Voices on the margins: the role of New Zealand cinema in the construction of national and cultural identity
Huijser, H. J. (2002). Voices on the margins: the role of New Zealand cinema in the construction of national and cultural identity (Thesis, Doctor of Philosophy (PhD)). The University of Waikato, Hamilton, New Zealand. Retrieved from https://hdl.handle.net/10289/13830
Permanent Research Commons link: https://hdl.handle.net/10289/13830
This thesis is based on the proposition that the New Zealand feature film Broken English (1996, Gregor Nicholas) constitutes a ‘break’ in New Zealand cinema on the level of its subject matter. Where feature films before ‘imagined’ New Zealand overwhelmingly in either mono-cultural or bi-cultural terms, Broken English quite specifically provides a multi-cultural perspective. What makes it particularly problematic however is that its creative personnel consists mostly of Pakeha New Zealanders, while the film features virtually no Pakeha characters. The expectation from the outset then is that this film can tell us much not only about the workings of the film industry in New Zealand, but also about national identity in general, and how this gets defined in particular contexts. As a result, it can also tell us much about the relations of power involved in this process. Overall then, this thesis is an attempt to work through issues of national identity, in relation to concepts of ethnicity, race and diaspora. It takes Broken English as its main focus to explore where policy makers, film makers and viewers from a variety of ethnic backgrounds situate themselves and others within the nation. By extension it investigates how they see the role of cinema in relation to national and cultural identity, and what kind of discourses they draw on in doing so.
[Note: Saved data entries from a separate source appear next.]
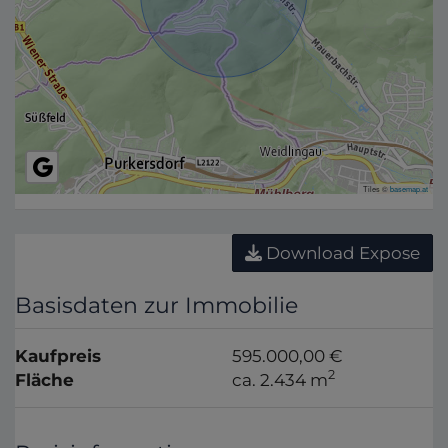
Tiles ©
basemap.at
Download Expose
Basisdaten zur Immobilie
Kaufpreis
595.000,00 €
2
Fläche
ca. 2.434 m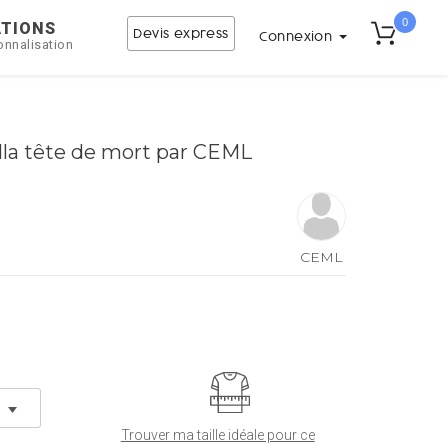
0
ATIONS
Devis express
Connexion
onnalisation
lla tête de mort par CEML
CEML
Trouver ma taille idéale pour ce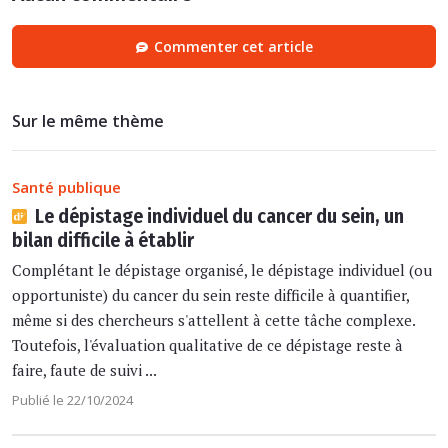
Commenter cet article
Sur le même thème
Santé publique
Le dépistage individuel du cancer du sein, un
bilan difficile à établir
Complétant le dépistage organisé, le dépistage individuel (ou
opportuniste) du cancer du sein reste difficile à quantifier,
même si des chercheurs s'attellent à cette tâche complexe.
Toutefois, l'évaluation qualitative de ce dépistage reste à
faire, faute de suivi ...
Publié le 22/10/2024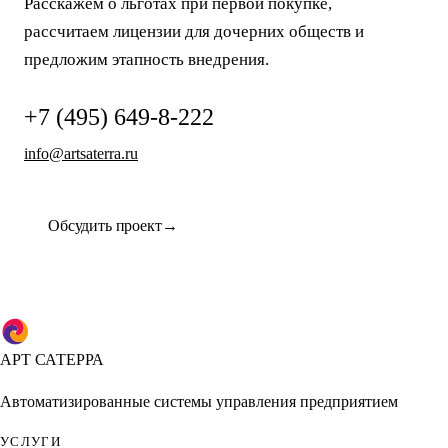
Расскажем о льготах при первой покупке,
рассчитаем лицензии для дочерних обществ и
предложим этапность внедрения.
+7 (495) 649-8-222
info@artsaterra.ru
Обсудить проект
АРТ САТЕРРА
Автоматизированные системы управления предприятием
УСЛУГИ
Although there is a lot of research which deals with different aspects of these discourses, there is little research which combines them and shows how they relate to each other and how they inform both media texts and engagement with those texts. This thesis is an attempt to close those gaps to some extent. In terms of methodology, this thesis follows a tripartite structure (production-text-reception), linked by a discourse analytic framework. This methodology allows for an exploration of the process of making meaning, and identifies the gaps and fissures between these different realms. In conclusion, this thesis argues that Broken English can be seen on one level as an important attempt to bring different minority groups into the mainstream, and thus represents an inclusive version of the nation. However, the problematic ways in which it does so illustrates the complexities involved in such a project in a contemporary New Zealand context.